PS ratio (Revenue Multiple) by industry

Price-to-sales (P/S) ratio, also known as revenue multiple, is a popular valuation metric used by investors, analysts, and companies to evaluate the performance and current market valuation of a business. It measures a company's market value relative to its annual revenue.

Definition and Calculation of P/S Ratio

P/S ratio is calculated by dividing a company's market capitalization by its annual revenue. This metric is commonly used in industries with low profit margins or negative earnings, where earnings-based metrics like price-to-earnings (P/E) ratio can not be used. P/S ratio is also useful for comparing companies with different capital structures.
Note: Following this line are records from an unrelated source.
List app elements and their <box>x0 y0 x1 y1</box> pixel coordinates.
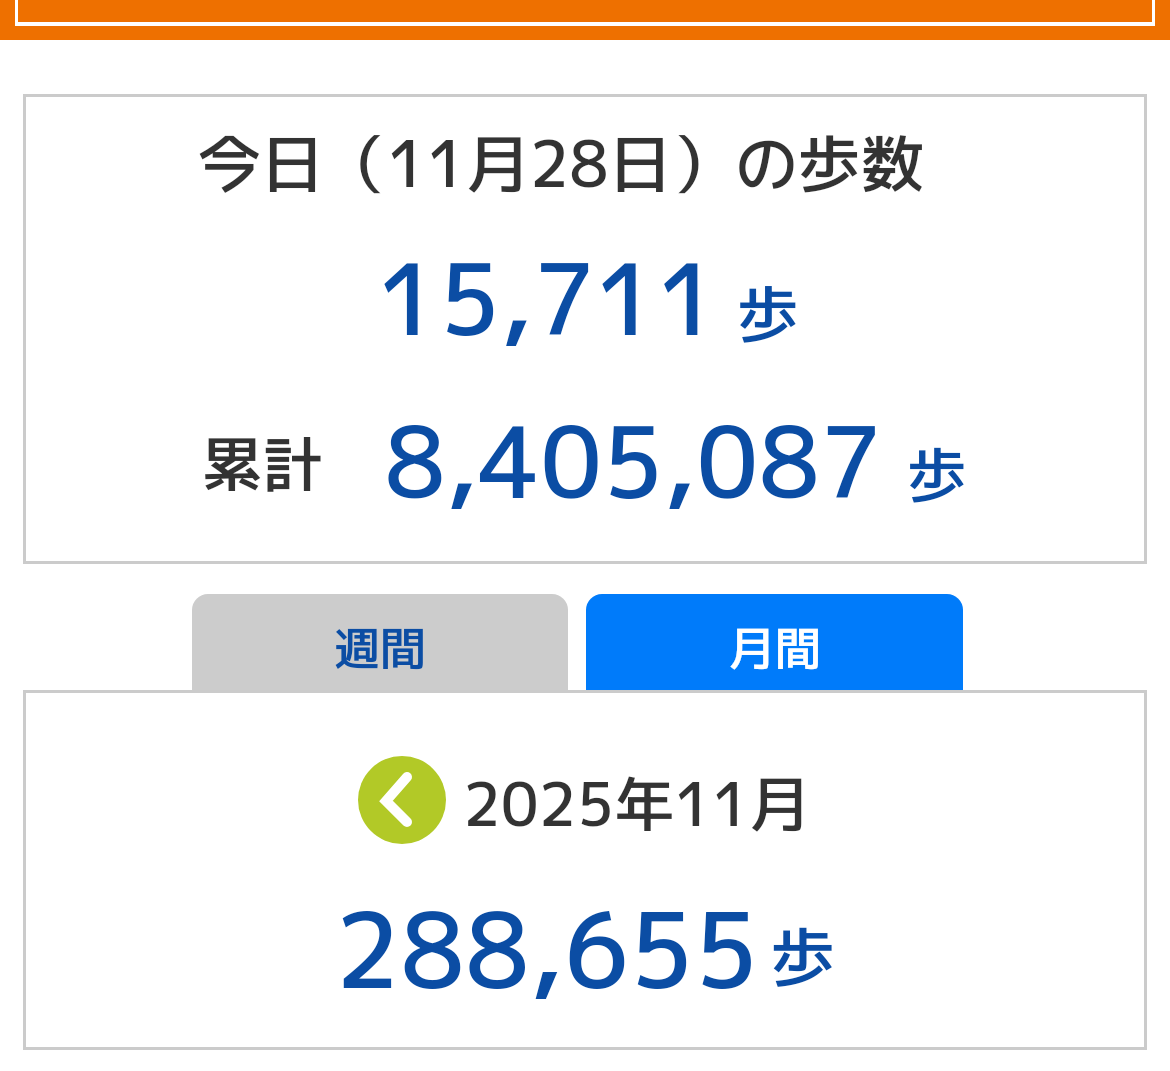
staticText: 今日（11月28日）の歩数 <box>198 119 924 207</box>
button[interactable] <box>586 594 963 704</box>
staticText: 歩 <box>907 432 967 516</box>
button[interactable]: Previous month <box>358 756 446 844</box>
staticText: 歩 <box>737 270 800 356</box>
staticText: 週間 <box>334 616 426 680</box>
staticText: 15,711 <box>377 230 719 367</box>
button[interactable] <box>192 594 568 704</box>
staticText: 歩 <box>770 911 836 1002</box>
staticText: 8,405,087 <box>384 393 882 530</box>
staticText: 累計 <box>202 421 322 505</box>
staticText: 月間 <box>729 616 821 680</box>
staticText: 288,655 <box>335 877 759 1021</box>
staticText: 2025年11月 <box>463 761 810 845</box>
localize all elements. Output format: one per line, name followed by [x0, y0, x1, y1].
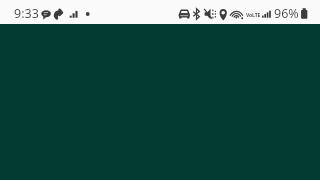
- staticText: 9:33: [14, 5, 39, 22]
- staticText: VoLTE: [246, 11, 261, 18]
- staticText: 96%: [274, 5, 299, 22]
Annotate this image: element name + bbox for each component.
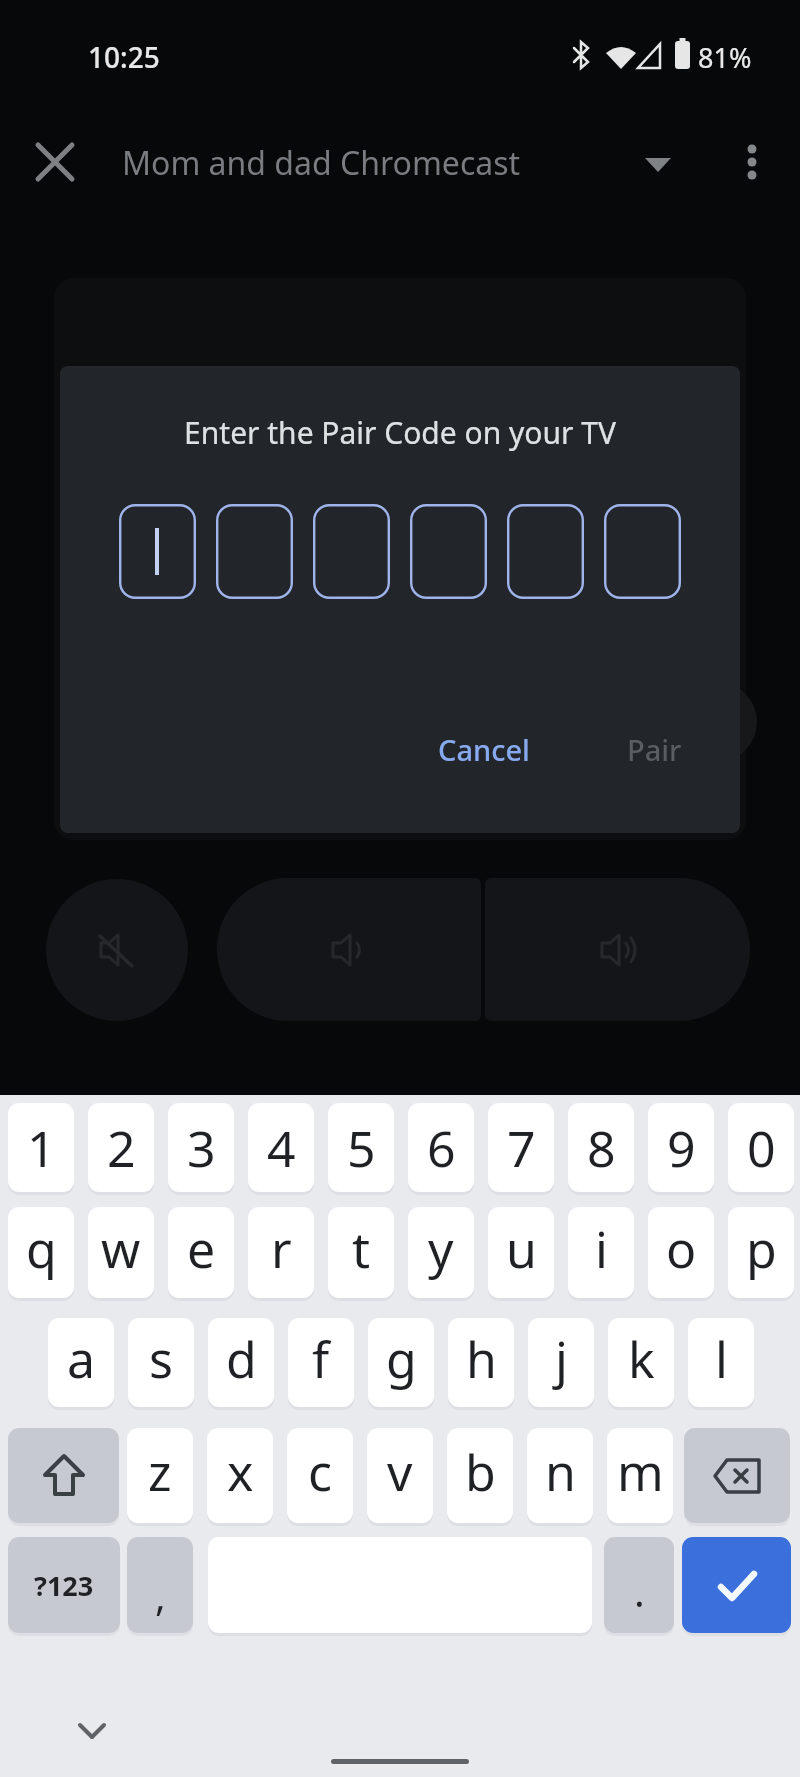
button[interactable]: t <box>328 1207 394 1298</box>
button[interactable]: , <box>127 1537 193 1633</box>
button[interactable]: q <box>8 1207 74 1298</box>
staticText: h <box>466 1325 497 1393</box>
staticText: 2 <box>107 1114 136 1182</box>
staticText: Pair <box>627 730 682 769</box>
button[interactable]: e <box>168 1207 234 1298</box>
button[interactable] <box>31 138 79 186</box>
button[interactable]: 5 <box>328 1103 394 1192</box>
button[interactable]: 0 <box>728 1103 794 1192</box>
staticText: p <box>746 1215 777 1283</box>
button[interactable]: b <box>447 1428 513 1523</box>
staticText: t <box>352 1215 371 1283</box>
button[interactable]: n <box>527 1428 593 1523</box>
button[interactable]: a <box>48 1318 114 1407</box>
staticText: m <box>617 1438 664 1506</box>
button[interactable]: x <box>207 1428 273 1523</box>
staticText: j <box>555 1325 568 1393</box>
staticText: s <box>149 1325 173 1393</box>
staticText: Enter the Pair Code on your TV <box>60 412 740 452</box>
button[interactable]: f <box>288 1318 354 1407</box>
button[interactable] <box>682 1537 791 1633</box>
button[interactable] <box>8 1428 119 1523</box>
button[interactable]: . <box>604 1537 674 1633</box>
staticText: 10:25 <box>88 38 160 76</box>
staticText: c <box>308 1438 332 1506</box>
staticText: x <box>227 1438 254 1506</box>
staticText: k <box>628 1325 655 1393</box>
button[interactable]: u <box>488 1207 554 1298</box>
button[interactable]: m <box>607 1428 673 1523</box>
button[interactable] <box>410 504 487 599</box>
button[interactable]: 8 <box>568 1103 634 1192</box>
staticText: Cancel <box>438 730 530 769</box>
staticText: a <box>67 1325 96 1393</box>
staticText: v <box>387 1438 413 1506</box>
staticText: r <box>271 1215 292 1283</box>
staticText: n <box>545 1438 576 1506</box>
button[interactable]: k <box>608 1318 674 1407</box>
button[interactable]: y <box>408 1207 474 1298</box>
button[interactable]: p <box>728 1207 794 1298</box>
button[interactable]: z <box>127 1428 193 1523</box>
button[interactable] <box>485 878 750 1021</box>
button[interactable]: g <box>368 1318 434 1407</box>
staticText: z <box>148 1438 172 1506</box>
button[interactable] <box>119 504 196 599</box>
button[interactable]: ?123 <box>8 1537 120 1633</box>
button[interactable]: l <box>688 1318 754 1407</box>
button[interactable]: c <box>287 1428 353 1523</box>
staticText: l <box>715 1325 728 1393</box>
button[interactable] <box>46 879 188 1021</box>
button[interactable]: 9 <box>648 1103 714 1192</box>
staticText: i <box>595 1215 608 1283</box>
button[interactable]: Cancel <box>408 718 560 780</box>
button[interactable]: o <box>648 1207 714 1298</box>
staticText: 8 <box>587 1114 616 1182</box>
staticText: 1 <box>27 1114 56 1182</box>
staticText: e <box>187 1215 216 1283</box>
button[interactable]: 1 <box>8 1103 74 1192</box>
button[interactable]: 2 <box>88 1103 154 1192</box>
staticText: 5 <box>347 1114 376 1182</box>
button[interactable]: 7 <box>488 1103 554 1192</box>
staticText: ?123 <box>34 1567 94 1604</box>
button[interactable] <box>684 1428 790 1523</box>
button[interactable]: r <box>248 1207 314 1298</box>
staticText: o <box>666 1215 697 1283</box>
button[interactable]: 4 <box>248 1103 314 1192</box>
button[interactable]: 6 <box>408 1103 474 1192</box>
staticText: b <box>465 1438 496 1506</box>
button[interactable] <box>216 504 293 599</box>
button[interactable] <box>313 504 390 599</box>
button[interactable]: 3 <box>168 1103 234 1192</box>
button[interactable] <box>507 504 584 599</box>
staticText: 6 <box>427 1114 456 1182</box>
button[interactable]: i <box>568 1207 634 1298</box>
button[interactable] <box>217 878 481 1021</box>
staticText: , <box>155 1568 166 1622</box>
button[interactable]: w <box>88 1207 154 1298</box>
staticText: y <box>428 1215 454 1283</box>
staticText: f <box>312 1325 330 1393</box>
staticText: w <box>101 1215 141 1283</box>
staticText: 9 <box>667 1114 696 1182</box>
button[interactable] <box>645 158 671 172</box>
staticText: . <box>634 1564 645 1618</box>
button[interactable] <box>604 504 681 599</box>
button[interactable]: s <box>128 1318 194 1407</box>
staticText: 3 <box>187 1114 216 1182</box>
button[interactable]: j <box>528 1318 594 1407</box>
staticText: q <box>26 1215 57 1283</box>
button[interactable]: Pair <box>604 718 704 780</box>
staticText: 81% <box>698 39 752 76</box>
button[interactable]: d <box>208 1318 274 1407</box>
staticText: 0 <box>747 1114 776 1182</box>
button[interactable]: v <box>367 1428 433 1523</box>
staticText: d <box>226 1325 257 1393</box>
button[interactable]: h <box>448 1318 514 1407</box>
button[interactable] <box>78 1723 106 1739</box>
staticText: 7 <box>507 1114 536 1182</box>
staticText: 4 <box>267 1114 296 1182</box>
button[interactable] <box>740 138 764 186</box>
The formula for P/S ratio is as follows:

P/S ratio = Stock Price / TTM Revenue per share

Or another way to calculate the P/S ratio is by using the following formula:

P/S ratio = Market capitalization / TTM Revenue

For example, if a particular company has a market capitalization of $1 billion and annual revenue of $100 million, its P/S ratio would be 10.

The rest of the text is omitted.